Il tempo? Se non me lo chiedi so cos’è. Ma se me lo chiedi non lo so più” – Sant’Agostino.

E ancora oggi il tempo rimane un interrogativo: una straordinaria dimensione intorno alla quale si è costruita la storia della nostra evoluzione e con la quale noi tutti conviviamo credendo di sapere cosa sia. La tradizionale concezione raffigura il tempo suddiviso in tre parti: passato, presente e futuro, ma è certamente l’ultima di esse quella che più incuriosisce e talvolta spaventa.

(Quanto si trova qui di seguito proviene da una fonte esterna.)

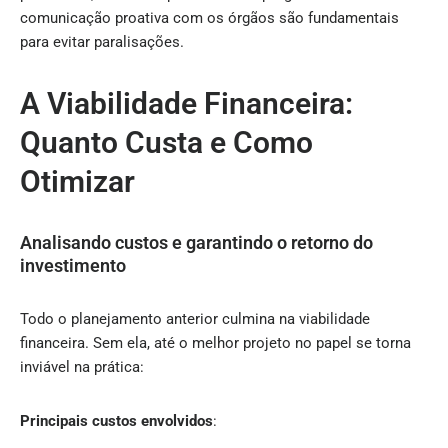
comunicação proativa com os órgãos são fundamentais
para evitar paralisações.
A Viabilidade Financeira:
Quanto Custa e Como
Otimizar
Analisando custos e garantindo o retorno do
investimento
Todo o planejamento anterior culmina na viabilidade
financeira. Sem ela, até o melhor projeto no papel se torna
inviável na prática:
Principais custos envolvidos
: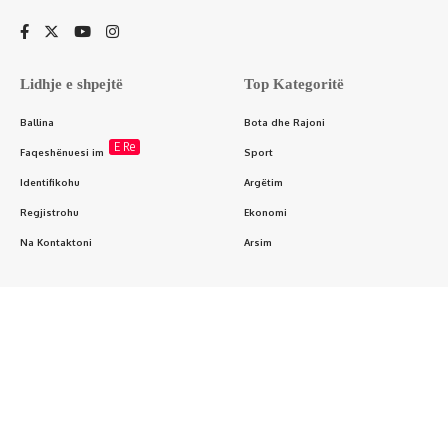
Lidhje e shpejtë
Top Kategoritë
Ballina
Bota dhe Rajoni
E Re
Faqeshënuesi im
Sport
Identifikohu
Argëtim
Regjistrohu
Ekonomi
Na Kontaktoni
Arsim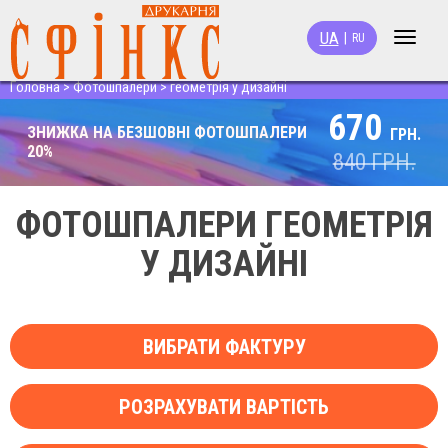
UA
|
RU
Toggle
navigat
Головна
>
Фотошпалери
>
геометрія у дизайні
670
ЗНИЖКА НА БЕЗШОВНІ ФОТОШПАЛЕРИ
ГРН.
20%
840
ГРН.
ФОТОШПАЛЕРИ ГЕОМЕТРІЯ
У ДИЗАЙНІ
ВИБРАТИ ФАКТУРУ
РОЗРАХУВАТИ ВАРТІСТЬ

L’ignoto e, in particolare, la conoscenza del futuro hanno sempre affascinato l’essere umano. Nell’antichità profetizzavano vati e oracoli, ma col passare del tempo ad essi si sono succeduti chiromanti e maghi fino ad arrivare, in un contesto più generale, agli autori di pregevoli opere letterarie o cinematografiche. Questi ultimi ci rappresentano il futuro attraverso gli occhi della fantascienza, prevalentemente distopica; uno dei generi più amati degli ultimi tempi.

A volte, però, ci si domanda se la fantascienza distopica possa davvero predire il futuro. Beh, giudicate voi: a parte le ben note e impressionanti profezie orwelliane, riguardanti la diffusione pervasiva della tecnologia dentro e fuori dalle nostre case, ci sembra interessante menzionare, tra gli altri, Margaret Atwood che in “The Handmaid’s Tale”, scritto nel lontano 1985, ha previsto addirittura l’assalto al Congresso USA. Orbene, la domanda misteriosa che da sempre in molti si pongono è: Qual è il futuro che ci aspetta?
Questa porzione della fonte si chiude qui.